Here, you can see the panel in question in its immediate surroundings:
This is one small part of a large area discussing the air component of the Second World War. A shot with a narrower field of view shows the controversial panel itself more clearly:
Here is a large close-up shot of the panel text. Nearby, a more prominent panel stresses the deaths of Canadian aircrew and the degree to which aerial bombing “damaged essential elements of the German war effort.” This alternative panel is located right at the entrance to this section of the museum.
If anyone wishes to comment to the museum staff, I recommend emailing or calling Dr. Victor Rabinovitch, the President and CEO. His contact information, along with that of other members of the museum directorate, is available on this page.
While not directly related, I thought this panel on propaganda was interesting.
The little asterix suggests to me that the drafters of the panels anticipated the response: “Surely WE never engaged in propaganda! That is something the wicked regimes did.” and felt like reminding them of what propaganda means.
This article, from back in January, also includes some photos. At that point in time, the museum was not planning to alter the panel.
Here is an article in the Saskatoon Star Phoenix strongly supporting the changing of the display:
“We owe our freedom to Bomber Command vets
Of all those who have gone to war for freedom, none were more courageous than the Canadian bomber crews who helped defeat Nazi Germany. It figures that veterans of that decisive campaign were wounded when the Canadian War Museum — their museum — characterized their effort as immoral and ineffective…”
Are you allowed to post photos from a museum like this?
This is a public taxpayer-funded institution. Furthermore, the photos relate directly to an ongoing public debate. This is a personal, non-commercial site. I think their use is acceptable under several different justifications.
Depressing surrender at war museum
Toronto Star
Secret agents’ memorial unveiled
By Paul Moss
BBC News
It was the SOE that carried out one of WWII’s most famous commando operations, the raid on Telemark.
This destroyed a factory in Norway where the Germans were trying to produce heavy water, an essential ingredient in atomic bombs.
Guest of honour at today’s ceremony was the man who led that raid, Joachim Ronneberg. He was in a sombre mood.

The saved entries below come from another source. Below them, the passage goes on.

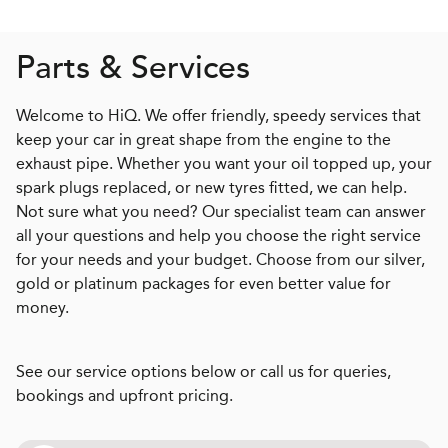
Parts & Services
Welcome to HiQ. We offer friendly, speedy services that
keep your car in great shape from the engine to the
exhaust pipe. Whether you want your oil topped up, your
spark plugs replaced, or new tyres fitted, we can help.
Not sure what you need? Our specialist team can answer
all your questions and help you choose the right service
for your needs and your budget. Choose from our silver,
gold or platinum packages for even better value for
money.
See our service options below or call us for queries,
bookings and upfront pricing.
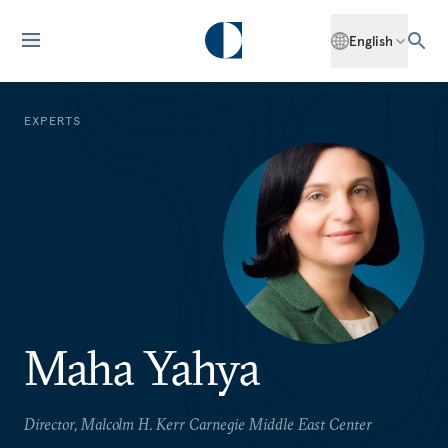
English
EXPERTS
Maha Yahya
Director, Malcolm H. Kerr Carnegie Middle East Center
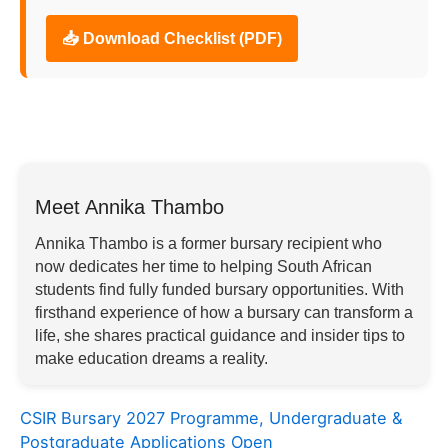
📥 Download Checklist (PDF)
Meet Annika Thambo
Annika Thambo is a former bursary recipient who
now dedicates her time to helping South African
students find fully funded bursary opportunities. With
firsthand experience of how a bursary can transform a
life, she shares practical guidance and insider tips to
make education dreams a reality.
CSIR Bursary 2027 Programme, Undergraduate &
Postgraduate Applications Open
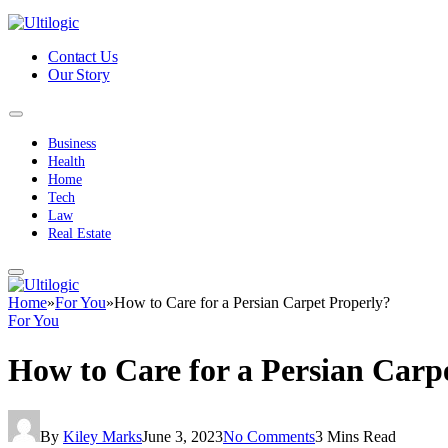
Contact Us
Our Story
Business
Health
Home
Tech
Law
Real Estate
Home
»
For You
»
How to Care for a Persian Carpet Properly?
For You
How to Care for a Persian Carp
By
Kiley Marks
June 3, 2023
No Comments
3 Mins Read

“I am privileged to be here,” he said. “We had lots of friends who never knew that we won the war, because they were killed along the way.

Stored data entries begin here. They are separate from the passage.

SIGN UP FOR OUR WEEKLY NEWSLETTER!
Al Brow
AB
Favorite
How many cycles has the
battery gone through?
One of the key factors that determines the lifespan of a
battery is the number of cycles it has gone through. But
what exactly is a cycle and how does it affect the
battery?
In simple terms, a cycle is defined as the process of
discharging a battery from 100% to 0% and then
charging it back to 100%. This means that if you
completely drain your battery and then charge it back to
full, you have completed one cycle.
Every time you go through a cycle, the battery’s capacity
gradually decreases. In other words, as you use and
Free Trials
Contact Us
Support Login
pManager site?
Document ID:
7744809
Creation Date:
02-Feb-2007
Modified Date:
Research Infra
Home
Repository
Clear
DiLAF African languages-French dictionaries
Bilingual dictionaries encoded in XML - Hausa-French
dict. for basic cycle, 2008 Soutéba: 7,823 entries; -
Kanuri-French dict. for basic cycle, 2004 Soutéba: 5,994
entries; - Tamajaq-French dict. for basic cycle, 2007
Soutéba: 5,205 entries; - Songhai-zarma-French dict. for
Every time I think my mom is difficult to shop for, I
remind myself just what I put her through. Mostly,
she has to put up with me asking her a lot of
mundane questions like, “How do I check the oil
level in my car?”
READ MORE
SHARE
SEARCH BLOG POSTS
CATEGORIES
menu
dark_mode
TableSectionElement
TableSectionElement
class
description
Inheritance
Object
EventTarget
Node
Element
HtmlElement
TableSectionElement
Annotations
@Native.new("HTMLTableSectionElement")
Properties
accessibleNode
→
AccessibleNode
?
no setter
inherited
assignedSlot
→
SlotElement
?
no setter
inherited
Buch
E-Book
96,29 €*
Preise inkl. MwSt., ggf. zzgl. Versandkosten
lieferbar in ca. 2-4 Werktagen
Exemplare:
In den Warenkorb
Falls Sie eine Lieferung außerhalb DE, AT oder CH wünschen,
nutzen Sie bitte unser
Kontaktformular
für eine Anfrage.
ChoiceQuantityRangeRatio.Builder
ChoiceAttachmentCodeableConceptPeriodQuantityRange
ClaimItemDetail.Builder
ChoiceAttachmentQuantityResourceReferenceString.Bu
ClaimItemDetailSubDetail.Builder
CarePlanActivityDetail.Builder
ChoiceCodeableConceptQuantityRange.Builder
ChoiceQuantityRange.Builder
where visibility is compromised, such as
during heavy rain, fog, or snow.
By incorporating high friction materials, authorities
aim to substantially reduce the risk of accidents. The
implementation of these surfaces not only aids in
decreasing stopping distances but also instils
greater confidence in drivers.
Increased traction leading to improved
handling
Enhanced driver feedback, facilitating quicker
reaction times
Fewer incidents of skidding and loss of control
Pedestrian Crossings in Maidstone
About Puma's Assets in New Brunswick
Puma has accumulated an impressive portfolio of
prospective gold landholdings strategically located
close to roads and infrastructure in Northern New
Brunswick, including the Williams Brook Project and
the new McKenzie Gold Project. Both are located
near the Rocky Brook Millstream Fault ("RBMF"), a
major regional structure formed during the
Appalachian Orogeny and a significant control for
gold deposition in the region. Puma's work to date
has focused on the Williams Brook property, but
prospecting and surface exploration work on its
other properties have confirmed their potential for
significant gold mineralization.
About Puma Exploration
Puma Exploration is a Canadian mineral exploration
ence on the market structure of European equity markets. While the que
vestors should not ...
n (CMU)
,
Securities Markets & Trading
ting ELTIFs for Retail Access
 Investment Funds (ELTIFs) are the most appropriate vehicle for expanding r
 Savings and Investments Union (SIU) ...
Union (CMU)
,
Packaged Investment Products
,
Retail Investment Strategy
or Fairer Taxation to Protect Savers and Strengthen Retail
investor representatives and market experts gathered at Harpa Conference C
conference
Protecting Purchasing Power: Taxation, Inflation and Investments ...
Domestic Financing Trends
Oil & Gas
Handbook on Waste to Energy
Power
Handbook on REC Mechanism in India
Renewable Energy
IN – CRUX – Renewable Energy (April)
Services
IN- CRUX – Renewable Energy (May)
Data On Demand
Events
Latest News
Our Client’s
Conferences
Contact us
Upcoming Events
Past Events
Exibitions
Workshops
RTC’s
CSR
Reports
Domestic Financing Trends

“It’s with great respect that you stand at a memorial like this.”
Bust of Violette Szabo
Violette Szabo gave nothing away under torture
But if members of the SOE faced fierce opposition in the countries where they operated, they also came under attack back in Britain.

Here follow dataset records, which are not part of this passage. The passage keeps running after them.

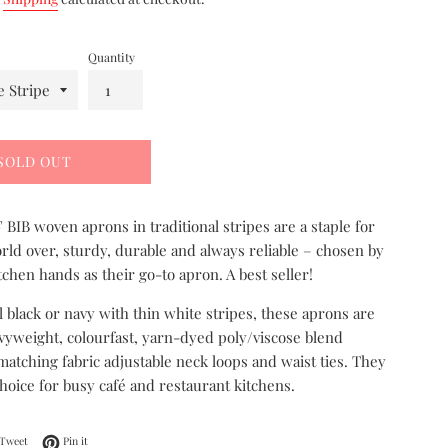
Quantity
SOLD OUT
BIB woven aprons in traditional stripes are a staple for
rld over, sturdy, durable and always reliable – chosen by
tchen hands as their go-to apron. A best seller!
al black or navy with thin white stripes, these aprons are
yweight, colourfast, yarn-dyed poly/viscose blend
 matching fabric adjustable neck loops and waist ties. They
choice for busy café and restaurant kitchens.
on Facebook
Tweet on Twitter
Pin on Pinterest
Tweet
Pin it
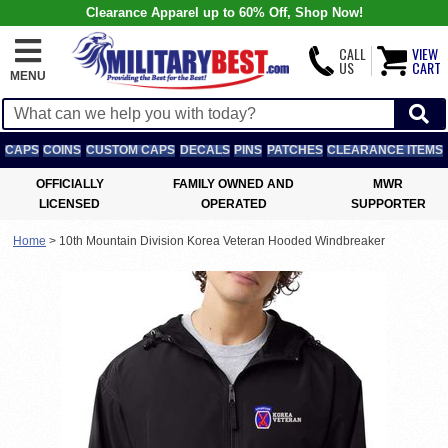
Clearance Apparel up to 60% Off, Shop Now!
CALL
VIEW
US
CART
MENU
CAPS
COINS
CUSTOM CAPS
DECALS
PINS
PATCHES
CLEARANCE ITEMS
OFFICIALLY
FAMILY OWNED AND
MWR
LICENSED
OPERATED
SUPPORTER
Home
>
10th Mountain Division Korea Veteran Hooded Windbreaker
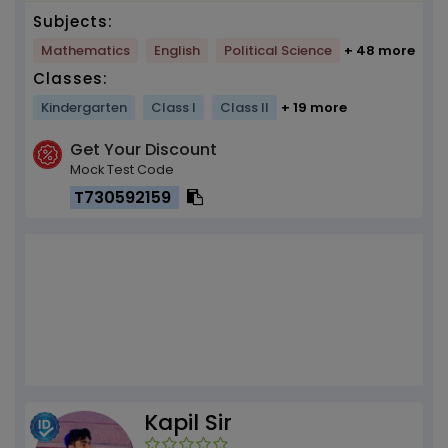
Subjects:
Mathematics
English
Political Science
+ 48 more
Classes:
Kindergarten
Class I
Class II
+ 19 more
Get Your Discount
Mock Test Code
T730592159
Kapil Sir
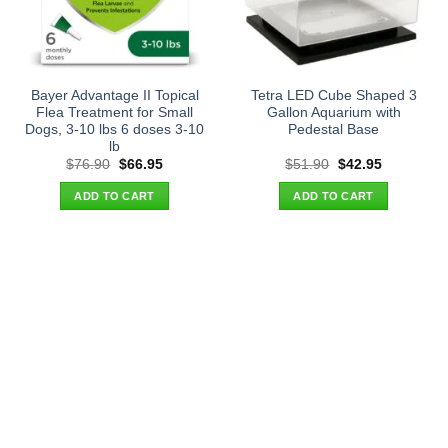
Bayer Advantage II Topical
Tetra LED Cube Shaped 3
Flea Treatment for Small
Gallon Aquarium with
Dogs, 3-10 lbs 6 doses 3-10
Pedestal Base
lb
Original
Current
Original
Current
$
76.90
$
66.95
$
51.90
$
42.95
price
price
price
price
was:
is:
was:
is:
ADD TO CART
ADD TO CART
$76.90.
$66.95.
$51.90.
$42.95.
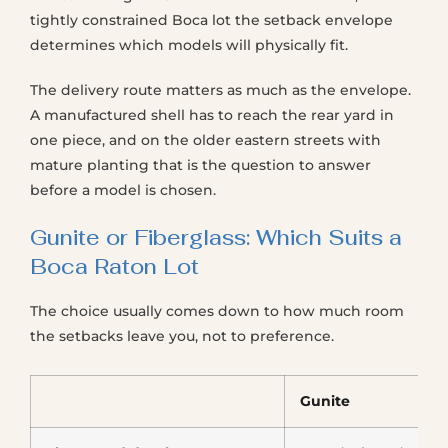
tightly constrained Boca lot the setback envelope
determines which models will physically fit.
The delivery route matters as much as the envelope.
A manufactured shell has to reach the rear yard in
one piece, and on the older eastern streets with
mature planting that is the question to answer
before a model is chosen.
Gunite or Fiberglass: Which Suits a
Boca Raton Lot
The choice usually comes down to how much room
the setbacks leave you, not to preference.
Gunite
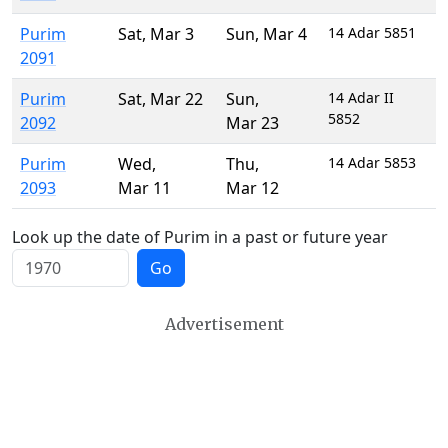
Purim
Sat
,
Mar 3
Sun
,
Mar 4
14 Adar 5851
2091
Purim
Sat
,
Mar 22
Sun
,
14 Adar II
5852
2092
Mar 23
Purim
Wed
,
Thu
,
14 Adar 5853
2093
Mar 11
Mar 12
Look up the date of Purim in a past or future year
Go
Advertisement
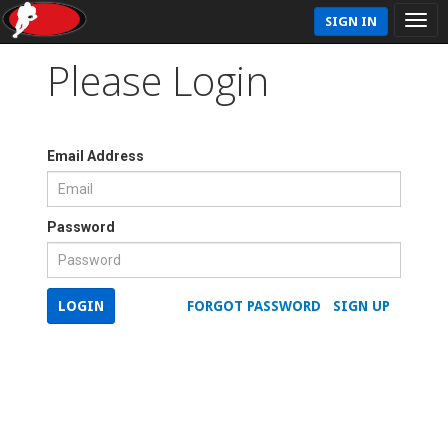
SIGN IN
Please Login
Email Address
Password
LOGIN
FORGOT PASSWORD
SIGN UP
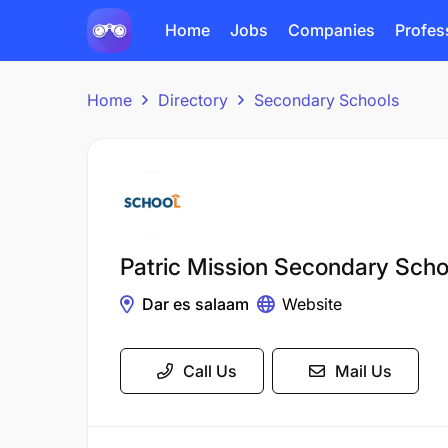
Home
Jobs
Companies
Profes
Home
Directory
Secondary Schools
Patric Mission Secondary Scho
Dar es salaam
Website
Call Us
Mail Us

Many in the military establishment resented what they regarded as an upstart unit, not under the control either of the generals or of the regular intelligence agencies.
Their methods too were controversial, described euphemistically as “unorthodox,” but condemned by some as downright brutal.
And in some places where the SOE had acted, there were appalling reprisals on the local population.
Some came to doubt whether this civilian death-toll could be justified.
I linked the SOE story above because it involves some of the same tensions.
British people today would probably celebrate the hanging of German spies and saboteurs caught in their territory during WWII, but they also celebrate their fellow nationals doing the same thing in occupied Europe.
WWII may be an unusually clear case of aggression by one side, but I still think this indicates the strange ways in which nationalism affects our thinking about military history.
Giulio Douhet, an Italian general, had argued in 1921 that bombing distant civilian settlements could swiftly ruin a country’s morale. Hugh Trenchard, head of Britain’s nascent Royal Air Force, likewise maintained that aerial bombing could be the key to winning entire wars. He put these conjectures into practice in Iraq, where villages that rebelled against colonial rule were bombed by raf aircraft. “Within 45 minutes”, observed a squadron leader called Arthur Harris in 1924, “a full sized village…can be practically wiped out.” As head of raf Bomber Command, Harris oversaw devastating raids on Hamburg and Dresden during the second world war.
As the exhibition shows, however, such carnage provokes defiance as often as it wrecks morale. “What Remains” includes displays and propaganda videos depicting the ravages inflicted by Islamic State (is) in Mosul and Palmyra. In the end the videos rallied opposition to is; several projects are now restoring what was lost. In 1942 Joseph Goebbels scrambled to present the Baedeker raids, in which Nazi planes attacked historic British towns, as legitimate retaliation rather than gratuitous vandalism.